Hang on to your britches—this week could get bumpy.

Stocks, bonds, gold and Bitcoin were all hit as investors ended the week with very few places to hide.

Friday’s stronger-than-expected jobs report triggered a sharp reversal. The Nasdaq plunged 4.2%, the S&P 500 fell 2.6%, and the Dow dropped 1.3%. It ended the S&P’s nine-week winning streak and erased roughly $1.8 trillion in market value.

The economy added 172,000 jobs in May, about twice what economists expected, while unemployment remained at 4.3%.

Normally, strong employment would be good news. This time, Wall Street saw it differently.

A strong economy gives the Federal Reserve less reason to lower interest rates—and possibly more reason to raise them again if inflation refuses to cool.

Rates Suddenly Matter Again

The two-year Treasury yield climbed to approximately 4.16%, its highest level since February 2025. The 10-year yield moved above 4.5%.

When government bonds begin paying attractive yields, investors have less reason to chase expensive and volatile technology stocks. Higher yields also push up mortgage rates, business borrowing costs and the cost of carrying debt.

The average 30-year mortgage is now around 6.5%, which means the pain is not limited to Wall Street.

The AI Trade Finally Hit a Wall

Semiconductor stocks took the worst beating.

The Philadelphia Semiconductor Index fell more than 10% Friday, wiping out approximately $1.2 trillion in market value. Nvidia, Broadcom, AMD, Micron and other AI-related names were caught in the selling.

But here is the important part: the chip index is still up roughly 73% this year. That tells us how far and how fast these stocks had already climbed.

The AI story may still be real, but expectations became enormous. Investors were pricing in years of explosive growth as though nothing could go wrong.

Friday reminded everyone that when market leadership is concentrated in only a handful of companies, weakness in those companies can quickly drag everything else down with them.

Bridgewater founder Ray Dalio warned that the market’s heavy dependence on one popular and volatile sector looks like the kind of concentration often seen during bubbles. That does not mean AI is finished. It means the easy part of the rally may be over.

There Was Nowhere to Hide

This was not simply money rotating out of technology and into safer investments.

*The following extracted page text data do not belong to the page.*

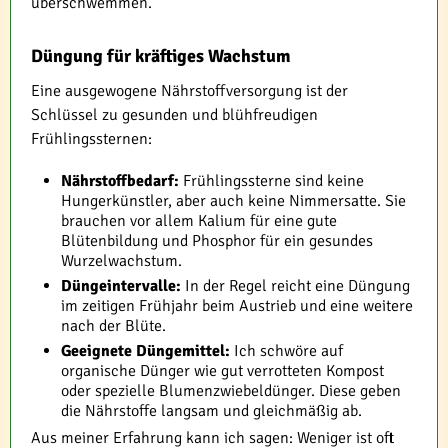
überschwemmen.
Düngung für kräftiges Wachstum
Eine ausgewogene Nährstoffversorgung ist der
Schlüssel zu gesunden und blühfreudigen
Frühlingssternen:
Nährstoffbedarf:
Frühlingssterne sind keine
Hungerkünstler, aber auch keine Nimmersatte. Sie
brauchen vor allem Kalium für eine gute
Blütenbildung und Phosphor für ein gesundes
Wurzelwachstum.
Düngeintervalle:
In der Regel reicht eine Düngung
im zeitigen Frühjahr beim Austrieb und eine weitere
nach der Blüte.
Geeignete Düngemittel:
Ich schwöre auf
organische Dünger wie gut verrotteten Kompost
oder spezielle Blumenzwiebeldünger. Diese geben
die Nährstoffe langsam und gleichmäßig ab.
Aus meiner Erfahrung kann ich sagen: Weniger ist oft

Bonds fell as yields rose. Gold moved near its lowest level of the year. Bitcoin had already been sliding for several days. Investors were pulling money out of several markets at the same time.

That is what made Friday different. It was not just one bad group or one disappointing earnings report. It was a broad reassessment of risk.

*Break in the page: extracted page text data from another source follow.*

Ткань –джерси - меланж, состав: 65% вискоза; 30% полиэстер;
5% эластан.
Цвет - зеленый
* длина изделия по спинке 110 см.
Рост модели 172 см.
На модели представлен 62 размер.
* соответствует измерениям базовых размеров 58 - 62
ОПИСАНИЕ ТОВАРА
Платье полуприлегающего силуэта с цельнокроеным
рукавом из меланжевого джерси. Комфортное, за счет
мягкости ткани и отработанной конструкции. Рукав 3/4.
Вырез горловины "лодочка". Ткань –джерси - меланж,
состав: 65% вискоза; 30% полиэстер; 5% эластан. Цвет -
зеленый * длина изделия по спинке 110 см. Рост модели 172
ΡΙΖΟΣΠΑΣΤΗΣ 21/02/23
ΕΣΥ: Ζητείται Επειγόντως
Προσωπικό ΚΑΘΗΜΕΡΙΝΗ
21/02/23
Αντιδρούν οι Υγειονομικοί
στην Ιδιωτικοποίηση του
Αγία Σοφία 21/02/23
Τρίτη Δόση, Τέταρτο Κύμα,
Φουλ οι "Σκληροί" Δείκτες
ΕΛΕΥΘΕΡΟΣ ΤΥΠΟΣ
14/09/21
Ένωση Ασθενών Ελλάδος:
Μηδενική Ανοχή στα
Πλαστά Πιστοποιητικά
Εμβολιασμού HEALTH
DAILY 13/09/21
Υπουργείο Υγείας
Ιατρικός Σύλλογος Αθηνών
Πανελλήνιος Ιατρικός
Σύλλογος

Inflation Could Decide What Happens Next

The market’s next major test comes Wednesday at 8:30 a.m. ET, when the May Consumer Price Index is released. Producer inflation follows Thursday morning.

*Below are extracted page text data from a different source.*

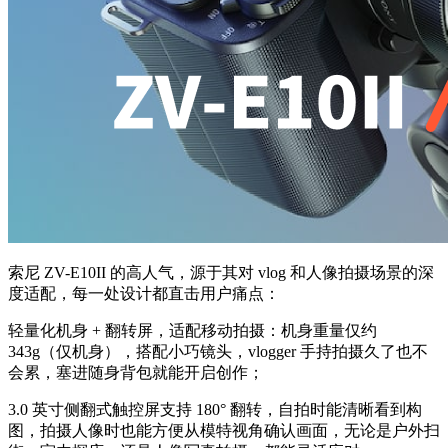
索尼 ZV-E10II 的高人气，源于其对 vlog 和人像拍摄场景的深
度适配，每一处设计都直击用户痛点：
轻量化机身 + 翻转屏，适配移动拍摄：机身重量仅约
343g（仅机身），搭配小巧镜头，vlogger 手持拍摄久了也不
会累，塞进随身背包就能开启创作；
3.0 英寸侧翻式触控屏支持 180° 翻转，自拍时能清晰看到构
图，拍摄人像时也能方便从模特视角确认画面，无论是户外扫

A cooler CPI report could push Treasury yields lower and create a powerful relief rally in technology and semiconductor stocks.

A hotter report could do the opposite. It would strengthen the argument that inflation remains too high and could increase pressure on the Federal Reserve to tighten policy again.

There is no Fed decision this week, but policymakers meet on June 16–17. That makes Wednesday’s CPI and Thursday’s PPI extremely important.

Oil Is Back in the Story

The conflict involving Iran has also put oil and the Strait of Hormuz back at the center of the market.

Any disruption to oil shipments could drive energy prices higher, add to inflation and push bond yields up again.

OPEC+ approved a 188,000-barrel-per-day increase in its July production target. But announcing more production does not guarantee that oil can move smoothly through a region facing military and shipping disruptions.

The dangerous combination for the market would be higher oil, higher Treasury yields and lower technology stocks. That is the mix investors need to watch.

Wall Street Has a New Problem: Too Many Shares

Another challenge is quietly building. The market may soon have to absorb an enormous amount of new stock.

Alphabet announced plans to raise approximately $84.75 billion in equity to help finance its AI ambitions. SpaceX is preparing to raise approximately $75 billion in what could become the largest IPO in history. Anthropic and OpenAI could eventually follow.

These may be exciting companies, but investors do not have unlimited money. To buy newly issued shares, they often have to sell something they already own. That means the flood of IPOs and equity offerings could pull money away from existing technology stocks. The market may love AI—but it still has to pay for all of it.

Oracle and Adobe Get Their Turn

Oracle reports Wednesday after the close, followed by Adobe on Thursday.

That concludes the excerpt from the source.